## [Exercise]
Check each line of the entries below for the word "production", and copy out the ones that have it.
......
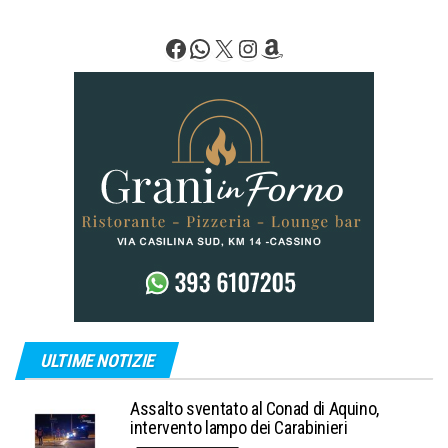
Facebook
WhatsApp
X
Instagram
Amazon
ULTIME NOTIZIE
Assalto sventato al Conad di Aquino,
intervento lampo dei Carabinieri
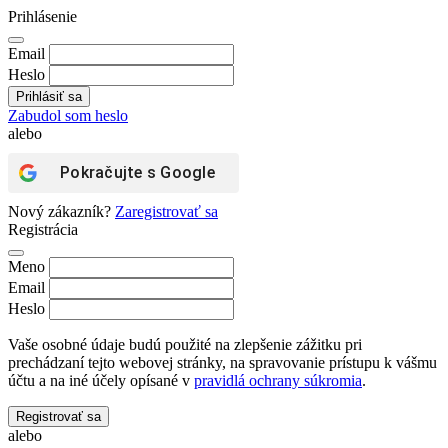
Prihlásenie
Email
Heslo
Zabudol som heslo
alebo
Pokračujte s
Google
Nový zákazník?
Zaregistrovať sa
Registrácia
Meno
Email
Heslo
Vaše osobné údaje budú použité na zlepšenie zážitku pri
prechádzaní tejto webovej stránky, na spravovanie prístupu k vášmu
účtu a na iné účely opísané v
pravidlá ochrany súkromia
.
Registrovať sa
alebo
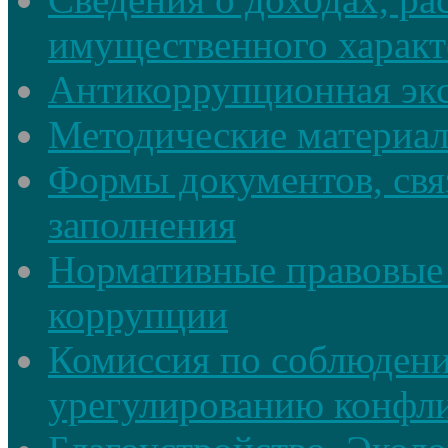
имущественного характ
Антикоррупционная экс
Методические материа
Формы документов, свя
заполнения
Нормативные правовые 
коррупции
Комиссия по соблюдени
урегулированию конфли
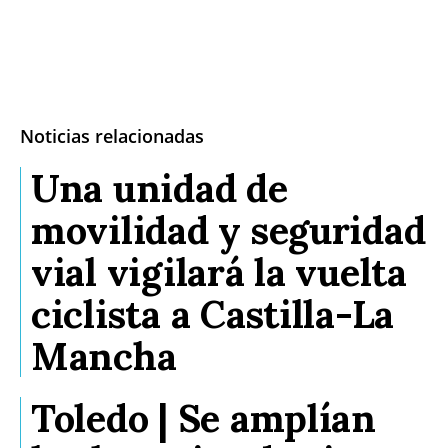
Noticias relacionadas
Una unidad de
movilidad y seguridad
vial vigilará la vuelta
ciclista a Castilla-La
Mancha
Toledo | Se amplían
......
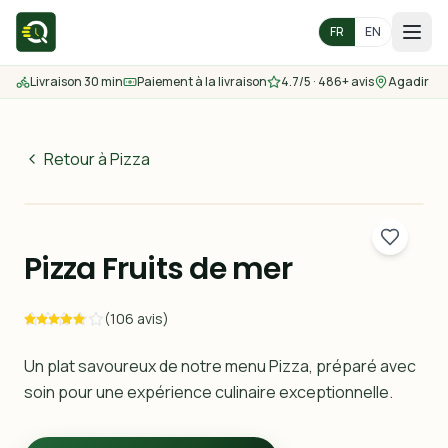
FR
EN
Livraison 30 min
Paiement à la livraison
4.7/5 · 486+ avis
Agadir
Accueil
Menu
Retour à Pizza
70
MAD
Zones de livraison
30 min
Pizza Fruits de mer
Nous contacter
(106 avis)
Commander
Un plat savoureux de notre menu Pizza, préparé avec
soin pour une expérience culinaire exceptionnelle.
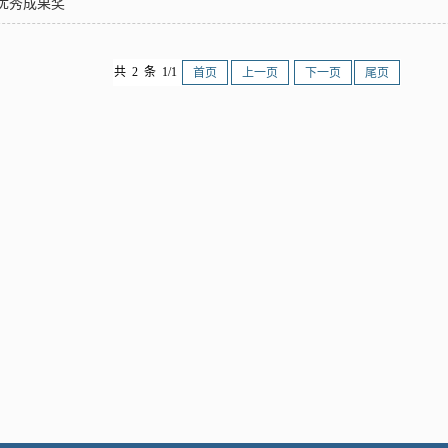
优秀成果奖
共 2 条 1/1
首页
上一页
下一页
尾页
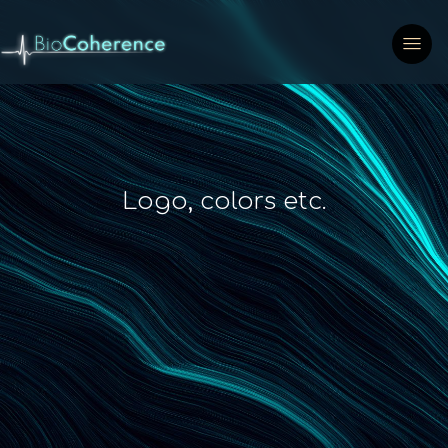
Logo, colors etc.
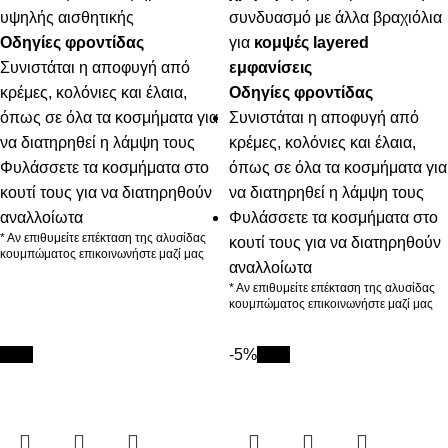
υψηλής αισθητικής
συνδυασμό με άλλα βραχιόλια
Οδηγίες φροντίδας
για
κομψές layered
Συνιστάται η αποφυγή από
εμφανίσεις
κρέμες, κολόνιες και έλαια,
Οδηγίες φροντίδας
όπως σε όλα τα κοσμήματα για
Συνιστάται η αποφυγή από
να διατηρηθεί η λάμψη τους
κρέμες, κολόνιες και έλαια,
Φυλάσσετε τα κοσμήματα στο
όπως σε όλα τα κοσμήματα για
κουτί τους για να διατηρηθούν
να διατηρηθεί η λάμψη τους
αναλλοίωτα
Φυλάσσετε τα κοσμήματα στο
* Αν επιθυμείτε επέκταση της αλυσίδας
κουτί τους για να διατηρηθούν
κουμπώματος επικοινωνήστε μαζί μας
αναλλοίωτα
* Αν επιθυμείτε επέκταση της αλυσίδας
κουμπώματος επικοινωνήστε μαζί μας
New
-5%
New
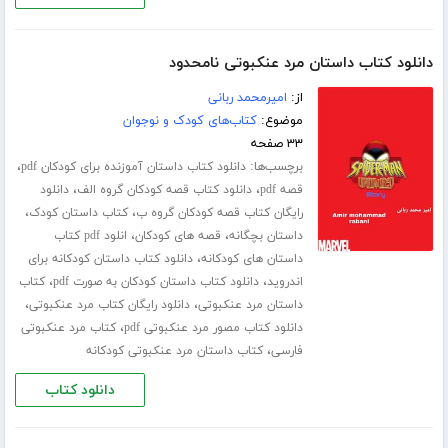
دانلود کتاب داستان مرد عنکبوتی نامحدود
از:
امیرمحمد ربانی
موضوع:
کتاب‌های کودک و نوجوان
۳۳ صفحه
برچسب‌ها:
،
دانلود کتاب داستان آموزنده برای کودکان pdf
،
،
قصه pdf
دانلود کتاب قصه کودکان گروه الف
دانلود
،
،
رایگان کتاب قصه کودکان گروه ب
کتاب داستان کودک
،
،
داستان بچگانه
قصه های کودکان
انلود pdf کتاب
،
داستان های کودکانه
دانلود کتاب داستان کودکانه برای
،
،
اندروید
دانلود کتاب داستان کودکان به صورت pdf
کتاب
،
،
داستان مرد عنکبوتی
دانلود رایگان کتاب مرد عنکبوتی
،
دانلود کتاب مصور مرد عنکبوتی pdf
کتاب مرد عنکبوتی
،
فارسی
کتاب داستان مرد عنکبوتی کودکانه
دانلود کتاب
......
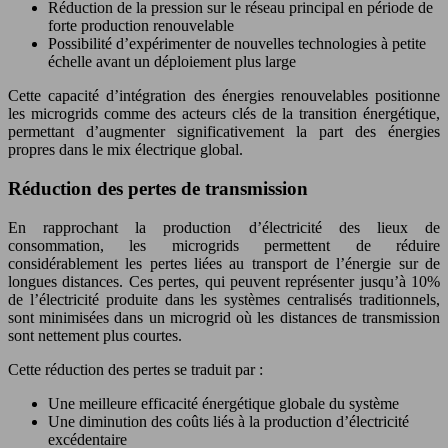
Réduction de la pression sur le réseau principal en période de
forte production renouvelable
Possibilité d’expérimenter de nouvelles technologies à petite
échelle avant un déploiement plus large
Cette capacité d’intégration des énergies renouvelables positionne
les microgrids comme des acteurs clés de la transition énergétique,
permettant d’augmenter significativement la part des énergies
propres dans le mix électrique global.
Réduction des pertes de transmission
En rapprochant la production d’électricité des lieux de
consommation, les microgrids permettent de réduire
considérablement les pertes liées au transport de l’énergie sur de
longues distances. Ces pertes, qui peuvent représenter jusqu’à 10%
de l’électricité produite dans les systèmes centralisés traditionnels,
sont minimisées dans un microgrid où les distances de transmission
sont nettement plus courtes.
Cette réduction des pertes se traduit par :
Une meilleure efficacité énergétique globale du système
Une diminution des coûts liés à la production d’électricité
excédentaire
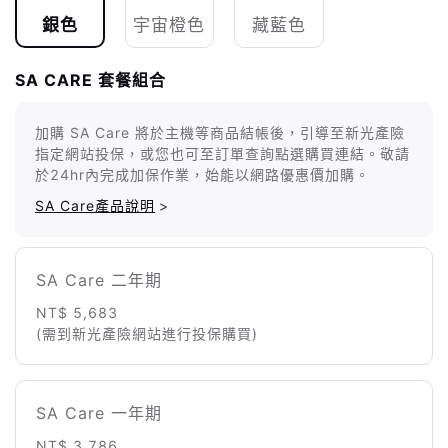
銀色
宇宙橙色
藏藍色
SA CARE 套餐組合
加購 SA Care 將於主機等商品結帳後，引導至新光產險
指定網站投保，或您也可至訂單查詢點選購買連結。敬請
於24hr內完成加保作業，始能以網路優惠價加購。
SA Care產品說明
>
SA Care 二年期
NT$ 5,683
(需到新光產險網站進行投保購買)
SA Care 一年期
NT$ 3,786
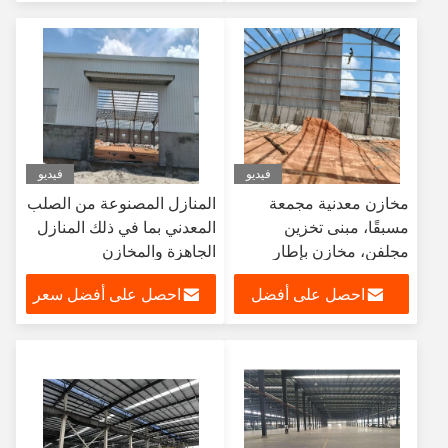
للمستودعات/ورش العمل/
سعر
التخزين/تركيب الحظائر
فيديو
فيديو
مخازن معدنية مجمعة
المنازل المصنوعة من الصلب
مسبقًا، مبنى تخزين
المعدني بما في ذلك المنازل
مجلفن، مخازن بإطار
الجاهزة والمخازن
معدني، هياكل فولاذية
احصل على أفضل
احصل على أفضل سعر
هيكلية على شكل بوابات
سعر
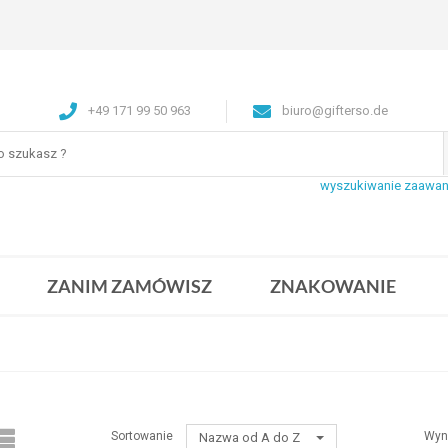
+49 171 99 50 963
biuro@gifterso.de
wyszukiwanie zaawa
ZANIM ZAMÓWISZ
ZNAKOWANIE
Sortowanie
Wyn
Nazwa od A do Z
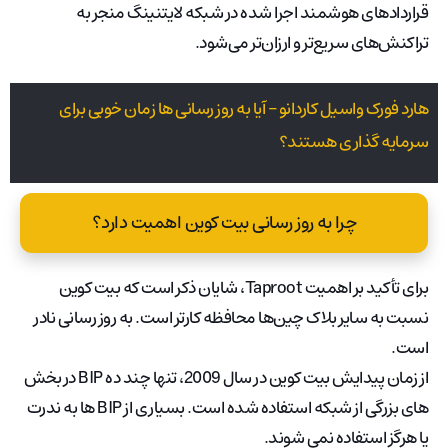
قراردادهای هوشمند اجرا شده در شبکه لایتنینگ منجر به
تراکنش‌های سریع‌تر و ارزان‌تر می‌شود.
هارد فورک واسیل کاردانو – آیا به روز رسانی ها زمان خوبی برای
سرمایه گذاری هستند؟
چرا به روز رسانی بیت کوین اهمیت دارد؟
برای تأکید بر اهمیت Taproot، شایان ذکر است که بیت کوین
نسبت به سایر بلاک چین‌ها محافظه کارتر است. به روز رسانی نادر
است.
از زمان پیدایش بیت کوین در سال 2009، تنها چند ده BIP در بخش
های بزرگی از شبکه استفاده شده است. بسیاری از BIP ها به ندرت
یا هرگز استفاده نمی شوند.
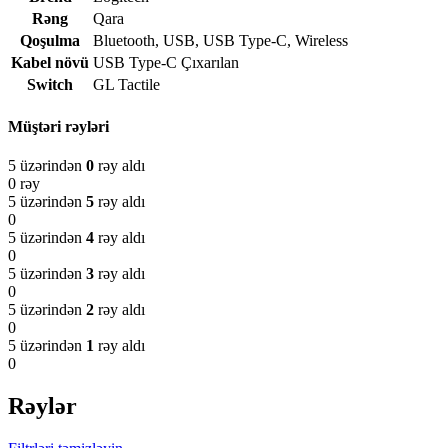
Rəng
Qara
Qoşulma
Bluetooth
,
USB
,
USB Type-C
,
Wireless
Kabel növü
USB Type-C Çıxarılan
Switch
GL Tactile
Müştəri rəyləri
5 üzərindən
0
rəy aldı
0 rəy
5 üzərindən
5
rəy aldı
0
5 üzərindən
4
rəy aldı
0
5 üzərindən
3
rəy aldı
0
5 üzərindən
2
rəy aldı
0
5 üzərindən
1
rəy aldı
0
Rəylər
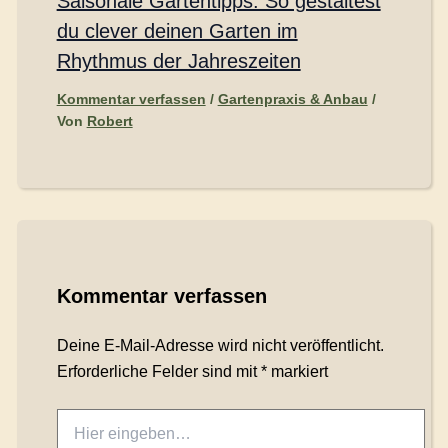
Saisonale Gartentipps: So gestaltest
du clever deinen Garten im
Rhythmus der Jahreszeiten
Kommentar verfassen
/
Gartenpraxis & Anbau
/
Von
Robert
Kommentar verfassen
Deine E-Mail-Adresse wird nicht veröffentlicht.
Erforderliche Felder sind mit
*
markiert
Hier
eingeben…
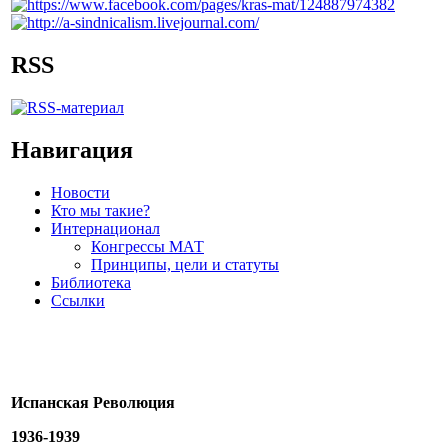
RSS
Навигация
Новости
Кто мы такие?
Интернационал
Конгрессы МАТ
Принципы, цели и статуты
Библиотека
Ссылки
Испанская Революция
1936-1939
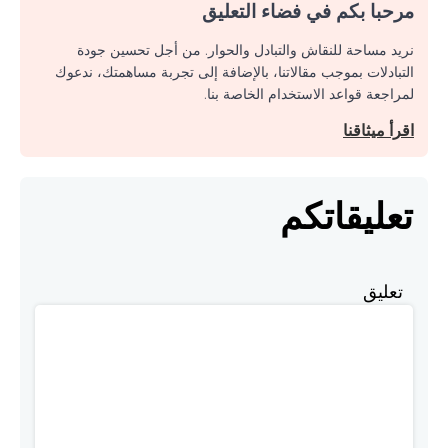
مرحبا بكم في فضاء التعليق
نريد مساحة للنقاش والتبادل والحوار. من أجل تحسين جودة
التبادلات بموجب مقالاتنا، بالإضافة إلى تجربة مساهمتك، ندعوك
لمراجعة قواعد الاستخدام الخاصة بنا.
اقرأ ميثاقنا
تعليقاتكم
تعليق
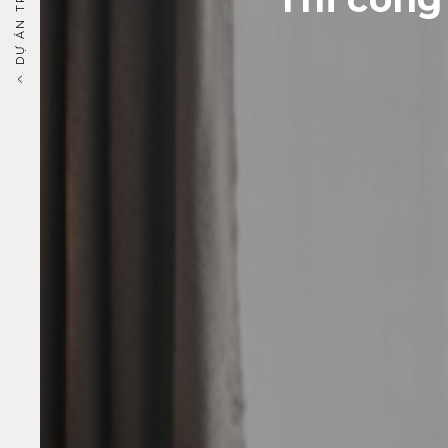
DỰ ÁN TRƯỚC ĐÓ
......
## [Written answer]
forte production renouvelable
En rapprochant la production d’électricité des lieux de
Une diminution des coûts liés à la production d’électricité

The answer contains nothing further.